## BRIEF
When you come to the line with "Image resolution: width=842", begin repeating; continue exactly through the final line of the records and include nothing from before.

## THE RECORDS
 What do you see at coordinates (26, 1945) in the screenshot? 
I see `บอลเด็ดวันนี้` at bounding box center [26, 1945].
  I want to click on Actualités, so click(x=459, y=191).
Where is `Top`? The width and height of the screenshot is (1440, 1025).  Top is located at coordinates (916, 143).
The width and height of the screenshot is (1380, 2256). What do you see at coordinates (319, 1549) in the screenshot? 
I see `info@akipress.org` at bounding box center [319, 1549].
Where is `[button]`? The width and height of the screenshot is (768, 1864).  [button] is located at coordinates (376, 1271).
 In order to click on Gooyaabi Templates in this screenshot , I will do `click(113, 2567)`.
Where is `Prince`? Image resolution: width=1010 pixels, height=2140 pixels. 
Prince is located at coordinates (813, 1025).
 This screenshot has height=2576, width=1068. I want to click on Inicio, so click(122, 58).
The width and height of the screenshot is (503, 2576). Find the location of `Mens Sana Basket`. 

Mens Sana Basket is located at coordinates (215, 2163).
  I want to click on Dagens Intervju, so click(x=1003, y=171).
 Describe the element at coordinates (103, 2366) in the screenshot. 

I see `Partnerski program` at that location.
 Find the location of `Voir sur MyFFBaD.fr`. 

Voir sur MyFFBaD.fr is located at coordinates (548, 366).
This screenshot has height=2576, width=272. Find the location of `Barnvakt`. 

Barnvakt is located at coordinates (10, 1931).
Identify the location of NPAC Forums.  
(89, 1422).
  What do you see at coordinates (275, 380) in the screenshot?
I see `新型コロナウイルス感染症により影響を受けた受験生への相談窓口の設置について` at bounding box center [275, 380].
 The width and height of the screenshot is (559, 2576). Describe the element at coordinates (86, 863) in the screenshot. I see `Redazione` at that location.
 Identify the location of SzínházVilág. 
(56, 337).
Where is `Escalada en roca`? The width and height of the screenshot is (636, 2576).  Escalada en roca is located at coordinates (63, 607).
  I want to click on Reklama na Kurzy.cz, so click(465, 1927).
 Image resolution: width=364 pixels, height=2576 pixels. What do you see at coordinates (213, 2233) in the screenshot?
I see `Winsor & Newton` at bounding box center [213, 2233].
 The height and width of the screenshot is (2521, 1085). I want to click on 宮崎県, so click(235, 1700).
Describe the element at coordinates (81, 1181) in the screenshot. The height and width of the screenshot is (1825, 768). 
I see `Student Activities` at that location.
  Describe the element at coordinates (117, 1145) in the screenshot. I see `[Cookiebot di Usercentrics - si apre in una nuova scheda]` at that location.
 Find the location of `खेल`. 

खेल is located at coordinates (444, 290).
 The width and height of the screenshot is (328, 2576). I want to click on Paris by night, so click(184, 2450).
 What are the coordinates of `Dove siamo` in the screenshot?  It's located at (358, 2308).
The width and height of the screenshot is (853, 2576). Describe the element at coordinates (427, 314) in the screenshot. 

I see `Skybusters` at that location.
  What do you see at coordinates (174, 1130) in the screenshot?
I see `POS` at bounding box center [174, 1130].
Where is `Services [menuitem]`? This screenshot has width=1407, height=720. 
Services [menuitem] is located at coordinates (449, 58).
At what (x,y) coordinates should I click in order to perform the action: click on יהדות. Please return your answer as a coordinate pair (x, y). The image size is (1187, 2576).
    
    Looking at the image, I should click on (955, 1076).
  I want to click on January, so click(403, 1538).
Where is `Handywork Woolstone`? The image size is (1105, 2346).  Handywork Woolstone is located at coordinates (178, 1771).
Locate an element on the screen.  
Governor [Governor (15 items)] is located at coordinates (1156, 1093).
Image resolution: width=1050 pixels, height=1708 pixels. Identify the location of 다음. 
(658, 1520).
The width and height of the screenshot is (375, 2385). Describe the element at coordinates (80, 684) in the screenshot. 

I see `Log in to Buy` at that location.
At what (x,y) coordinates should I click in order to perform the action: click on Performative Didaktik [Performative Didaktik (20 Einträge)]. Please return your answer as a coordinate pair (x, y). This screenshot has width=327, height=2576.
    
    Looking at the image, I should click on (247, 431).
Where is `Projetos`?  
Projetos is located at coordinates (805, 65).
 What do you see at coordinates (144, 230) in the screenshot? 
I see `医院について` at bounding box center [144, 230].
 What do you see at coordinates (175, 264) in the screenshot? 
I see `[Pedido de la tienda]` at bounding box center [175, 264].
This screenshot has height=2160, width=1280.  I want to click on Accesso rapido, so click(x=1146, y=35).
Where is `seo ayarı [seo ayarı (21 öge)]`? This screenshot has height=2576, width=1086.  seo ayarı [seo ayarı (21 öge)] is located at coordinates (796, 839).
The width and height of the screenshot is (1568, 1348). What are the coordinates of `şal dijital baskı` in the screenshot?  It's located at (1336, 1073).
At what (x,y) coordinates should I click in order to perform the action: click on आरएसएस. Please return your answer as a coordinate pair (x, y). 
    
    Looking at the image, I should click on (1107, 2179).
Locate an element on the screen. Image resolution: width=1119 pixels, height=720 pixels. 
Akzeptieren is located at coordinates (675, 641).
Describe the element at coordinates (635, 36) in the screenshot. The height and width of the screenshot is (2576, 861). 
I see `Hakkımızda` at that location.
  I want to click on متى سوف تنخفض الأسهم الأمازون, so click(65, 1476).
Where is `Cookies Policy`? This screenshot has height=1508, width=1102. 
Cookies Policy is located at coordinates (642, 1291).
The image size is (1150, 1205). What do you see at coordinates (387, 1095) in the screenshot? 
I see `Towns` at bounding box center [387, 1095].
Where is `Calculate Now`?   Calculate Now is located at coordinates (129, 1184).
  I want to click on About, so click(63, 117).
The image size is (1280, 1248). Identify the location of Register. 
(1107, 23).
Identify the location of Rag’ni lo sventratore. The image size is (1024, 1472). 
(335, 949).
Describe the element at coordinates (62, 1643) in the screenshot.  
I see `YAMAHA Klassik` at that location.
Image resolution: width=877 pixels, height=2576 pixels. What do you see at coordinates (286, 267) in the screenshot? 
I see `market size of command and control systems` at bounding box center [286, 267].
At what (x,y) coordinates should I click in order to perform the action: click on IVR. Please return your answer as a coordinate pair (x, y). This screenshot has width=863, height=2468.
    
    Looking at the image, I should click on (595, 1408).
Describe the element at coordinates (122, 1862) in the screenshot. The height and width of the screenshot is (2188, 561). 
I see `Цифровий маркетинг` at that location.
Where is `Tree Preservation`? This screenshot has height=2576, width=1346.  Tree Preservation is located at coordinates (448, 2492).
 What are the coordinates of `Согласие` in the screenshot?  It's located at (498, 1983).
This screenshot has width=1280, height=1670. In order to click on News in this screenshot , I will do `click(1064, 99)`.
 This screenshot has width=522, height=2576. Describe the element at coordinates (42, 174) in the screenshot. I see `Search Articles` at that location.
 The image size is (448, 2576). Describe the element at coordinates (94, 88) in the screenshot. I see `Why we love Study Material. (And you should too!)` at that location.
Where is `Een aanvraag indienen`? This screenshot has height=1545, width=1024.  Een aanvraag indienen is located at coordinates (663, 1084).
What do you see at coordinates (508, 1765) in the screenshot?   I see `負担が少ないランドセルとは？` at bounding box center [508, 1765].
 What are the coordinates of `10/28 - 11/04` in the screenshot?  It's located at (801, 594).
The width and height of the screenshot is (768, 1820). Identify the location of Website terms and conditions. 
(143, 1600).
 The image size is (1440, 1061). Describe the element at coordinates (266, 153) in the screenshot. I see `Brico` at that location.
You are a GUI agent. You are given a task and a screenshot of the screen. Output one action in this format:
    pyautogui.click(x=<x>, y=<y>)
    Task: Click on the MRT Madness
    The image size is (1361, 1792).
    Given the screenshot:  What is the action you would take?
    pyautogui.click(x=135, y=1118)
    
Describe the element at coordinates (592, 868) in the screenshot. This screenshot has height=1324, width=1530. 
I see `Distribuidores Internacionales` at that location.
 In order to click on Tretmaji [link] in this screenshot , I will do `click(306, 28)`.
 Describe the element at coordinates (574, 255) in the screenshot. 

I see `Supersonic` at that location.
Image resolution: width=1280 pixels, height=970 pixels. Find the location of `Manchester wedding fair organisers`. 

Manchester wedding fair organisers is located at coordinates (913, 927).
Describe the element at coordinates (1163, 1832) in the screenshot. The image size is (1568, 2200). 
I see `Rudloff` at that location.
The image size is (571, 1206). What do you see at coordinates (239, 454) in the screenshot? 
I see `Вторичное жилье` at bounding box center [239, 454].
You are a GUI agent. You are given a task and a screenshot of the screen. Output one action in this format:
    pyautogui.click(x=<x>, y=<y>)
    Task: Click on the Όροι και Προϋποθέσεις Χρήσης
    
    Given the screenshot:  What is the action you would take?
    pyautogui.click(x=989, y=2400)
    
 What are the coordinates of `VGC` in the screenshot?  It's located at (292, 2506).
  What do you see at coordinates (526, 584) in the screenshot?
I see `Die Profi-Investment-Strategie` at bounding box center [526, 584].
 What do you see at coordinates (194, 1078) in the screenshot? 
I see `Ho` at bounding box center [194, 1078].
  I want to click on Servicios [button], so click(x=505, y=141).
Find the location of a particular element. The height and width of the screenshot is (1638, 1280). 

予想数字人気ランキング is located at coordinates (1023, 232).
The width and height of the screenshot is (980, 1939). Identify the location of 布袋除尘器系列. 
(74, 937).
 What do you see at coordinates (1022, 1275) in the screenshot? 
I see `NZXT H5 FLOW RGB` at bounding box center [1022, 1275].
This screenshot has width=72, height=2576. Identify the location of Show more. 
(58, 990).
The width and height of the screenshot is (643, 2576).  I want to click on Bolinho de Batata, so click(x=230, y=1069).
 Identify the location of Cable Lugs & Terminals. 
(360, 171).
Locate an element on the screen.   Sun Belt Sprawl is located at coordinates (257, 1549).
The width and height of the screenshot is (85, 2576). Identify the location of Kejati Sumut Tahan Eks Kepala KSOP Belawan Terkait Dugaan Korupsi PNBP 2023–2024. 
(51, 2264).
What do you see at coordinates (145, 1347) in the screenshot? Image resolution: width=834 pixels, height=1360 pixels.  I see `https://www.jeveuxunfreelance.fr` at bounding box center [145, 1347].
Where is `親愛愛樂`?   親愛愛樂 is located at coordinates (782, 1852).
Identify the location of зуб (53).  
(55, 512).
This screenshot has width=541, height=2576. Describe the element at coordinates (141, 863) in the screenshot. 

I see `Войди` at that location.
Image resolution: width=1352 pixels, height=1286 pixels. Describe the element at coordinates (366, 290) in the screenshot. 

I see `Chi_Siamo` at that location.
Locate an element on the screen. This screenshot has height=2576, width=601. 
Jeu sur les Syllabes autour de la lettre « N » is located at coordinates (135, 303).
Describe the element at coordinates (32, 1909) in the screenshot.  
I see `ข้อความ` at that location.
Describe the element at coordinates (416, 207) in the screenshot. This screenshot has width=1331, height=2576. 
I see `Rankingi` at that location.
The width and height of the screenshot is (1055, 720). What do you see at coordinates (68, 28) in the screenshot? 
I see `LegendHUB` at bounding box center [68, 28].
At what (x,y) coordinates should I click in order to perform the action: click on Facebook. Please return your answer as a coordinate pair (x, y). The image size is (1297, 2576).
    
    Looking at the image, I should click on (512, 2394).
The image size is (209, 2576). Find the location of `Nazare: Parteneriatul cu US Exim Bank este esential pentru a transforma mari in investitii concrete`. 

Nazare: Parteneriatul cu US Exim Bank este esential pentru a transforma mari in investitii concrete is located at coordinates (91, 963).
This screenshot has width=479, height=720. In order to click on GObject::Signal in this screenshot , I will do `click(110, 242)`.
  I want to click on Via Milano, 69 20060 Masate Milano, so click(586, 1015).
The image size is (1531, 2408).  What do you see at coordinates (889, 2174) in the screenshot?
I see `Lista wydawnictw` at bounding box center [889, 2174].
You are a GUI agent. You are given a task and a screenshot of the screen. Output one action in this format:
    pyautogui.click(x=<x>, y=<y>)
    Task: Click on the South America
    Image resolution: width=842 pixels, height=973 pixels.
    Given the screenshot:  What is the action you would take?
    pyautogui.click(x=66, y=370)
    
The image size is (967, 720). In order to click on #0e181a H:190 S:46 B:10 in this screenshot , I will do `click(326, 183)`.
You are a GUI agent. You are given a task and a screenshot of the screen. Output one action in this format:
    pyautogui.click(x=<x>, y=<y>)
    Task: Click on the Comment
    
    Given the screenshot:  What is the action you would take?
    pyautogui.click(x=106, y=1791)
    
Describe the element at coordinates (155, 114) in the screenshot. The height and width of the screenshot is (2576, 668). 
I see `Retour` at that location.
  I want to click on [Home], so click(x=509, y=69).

## WRITTEN ANSWER
    Image resolution: width=842 pixels, height=973 pixels.
    Given the screenshot:  What is the action you would take?
    pyautogui.click(x=66, y=370)
    
The image size is (967, 720). In order to click on #0e181a H:190 S:46 B:10 in this screenshot , I will do `click(326, 183)`.
You are a GUI agent. You are given a task and a screenshot of the screen. Output one action in this format:
    pyautogui.click(x=<x>, y=<y>)
    Task: Click on the Comment
    
    Given the screenshot:  What is the action you would take?
    pyautogui.click(x=106, y=1791)
    
Describe the element at coordinates (155, 114) in the screenshot. The height and width of the screenshot is (2576, 668). 
I see `Retour` at that location.
  I want to click on [Home], so click(x=509, y=69).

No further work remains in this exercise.